По правде говоря, моему отцу было все равно, чем занимается человек, с которым я встречаюсь, или сколько денег он зарабатывает. Пока они относились ко мне с уважением, он был не против. Папа всегда давал это понять, не то чтобы я приводила много парней к своим родителям.
Остаток ужина проходит спокойно, мои родители следят за каждым словом Пакса, а моя мама всем выговаривает:
― Ешь больше.
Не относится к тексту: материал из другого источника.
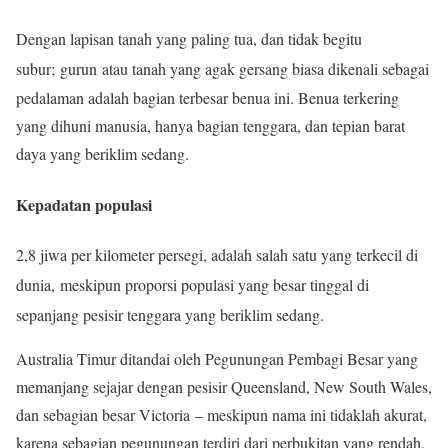
Dengan lapisan tanah yang paling tua, dan tidak begitu
subur;
gurun atau tanah yang agak gersang biasa dikenali sebagai
pedalaman adalah bagian terbesar benua ini. Benua terkering
yang dihuni manusia, hanya bagian tenggara, dan tepian barat
daya yang beriklim sedang.
Kepadatan populasi
2,8 jiwa per kilometer persegi, adalah salah satu yang terkecil di
dunia,
meskipun proporsi populasi yang besar tinggal di
sepanjang pesisir tenggara yang beriklim sedang.
Australia Timur ditandai oleh Pegunungan Pembagi Besar yang
memanjang sejajar dengan pesisir Queensland, New South Wales,
dan sebagian besar Victoria – meskipun nama ini tidaklah akurat,
karena sebagian pegunungan terdiri dari perbukitan yang rendah,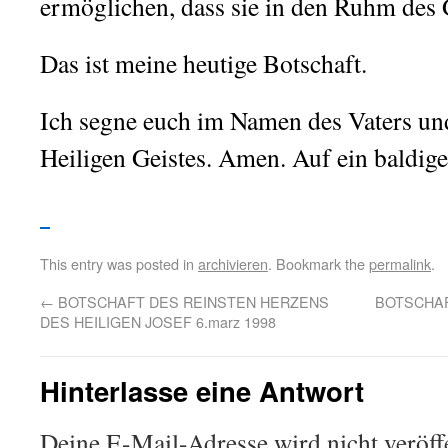
ermöglichen, dass sie in den Ruhm des G
Das ist meine heutige Botschaft.
Ich segne euch im Namen des Vaters un
Heiligen Geistes. Amen. Auf ein baldig
This entry was posted in
archivieren
. Bookmark the
permalink
.
←
BOTSCHAFT DES REINSTEN HERZENS
BOTSCHAF
DES HEILIGEN JOSEF 6.marz 1998
Hinterlasse eine Antwort
Deine E-Mail-Adresse wird nicht veröffe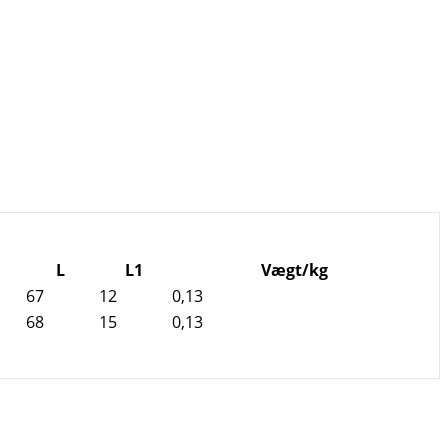
L
L1
Vægt/kg
67
12
0,13
68
15
0,13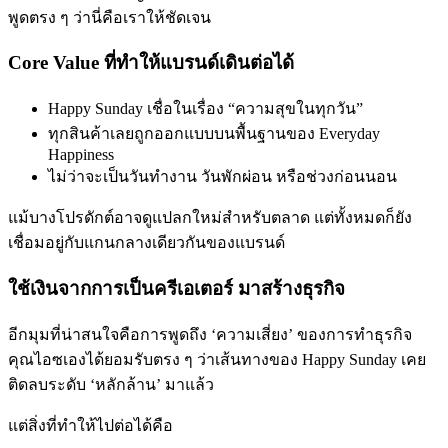
พูดตรง ๆ ว่านี่คือเราให้ชัดเจน
Core Value ที่ทำให้แบรนด์เดินต่อได้
Happy Sunday เชื่อในเรื่อง “ความสุขในทุกวัน”
ทุกสินค้าเลยถูกออกแบบบนพื้นฐานของ Everyday
Happiness
ไม่ว่าจะเป็นวันทำงาน วันพักผ่อน หรือช่วงก่อนนอน
แม้บางโปรดักต์อาจดูแปลกใหม่สำหรับตลาด แต่ทั้งหมดก็ยัง
เชื่อมอยู่กับแกนกลางเดียวกันของแบรนด์
ใช้เงินจากการเป็นครีเอเตอร์ มาสร้างธุรกิจ
อีกมุมที่น่าสนใจคือการพูดถึง ‘ความเสี่ยง’ ของการทำธุรกิจ
คุณไอซเองได้ยอมรับตรง ๆ ว่าเส้นทางของ
Happy Sunday
เคย
ติดลบระดับ ‘หลักล้าน’ มาแล้ว
แต่สิ่งที่ทำให้ไปต่อได้คือ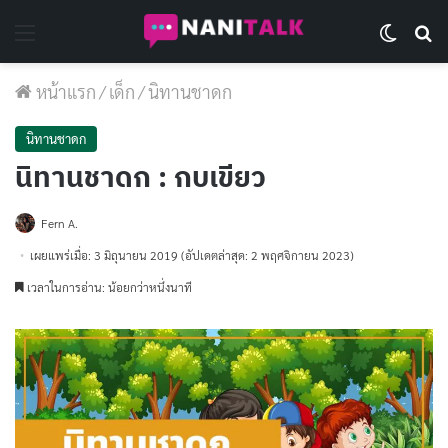
Menu
Switch 
Se
หน้าแรก
/
เด็ก
/
นิทานชาดก
นิทานชาดก
นิทานชาดก : กบเขียว
Fern A.
เผยแพร่เมื่อ: 3 มิถุนายน 2019
(อัปเดตล่าสุด: 2 พฤศจิกายน 2023)
เวลาในการอ่าน: น้อยกว่าหนึ่งนาที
Ешь!
― Деми, я бы хотела, чтобы ты почаще убирала волосы назад, мне так нравится.
― Аарон, не ешь слишком много красного мяса, ты же знаешь, что оно делает с твоим желудком.
Единственный, кого она не укоряла, был мужчина, который, казалось, украл все наши сердца. Когда пришло время уходить, мама крепко обняла меня.
― Я просто в восторге, я так счастлива. Mazel tov, милая, ― шепчет мама мне на ухо, целуя меня на прощание.
Дело в том, что я тоже счастлива. Прошло много времени с тех пор, как мужчина заставлял меня так нервничать или так горячо желать его.
Если подумать, Пакстон был единственным парнем, который когда-либо вызывал у меня подобные чувства.
― Ты мне нравишься, даже если ты шейгец. ― Папа пожимает руку Пакса, пока он вместе с мамой идут к выходу.
― Я достану вам билеты на игру на следующей неделе, чтобы вы могли посмотреть, как выглядит футбол. ― Пакс добродушно улыбается.
Они, наконец, уходят, и без их подковырок и подначек становится тоскливо тихо.
― Они чертовски крутые. ― Он обнимает меня и прижимается губами к моему лбу. ― Спасибо, что позволила мне снова стать частью семьи.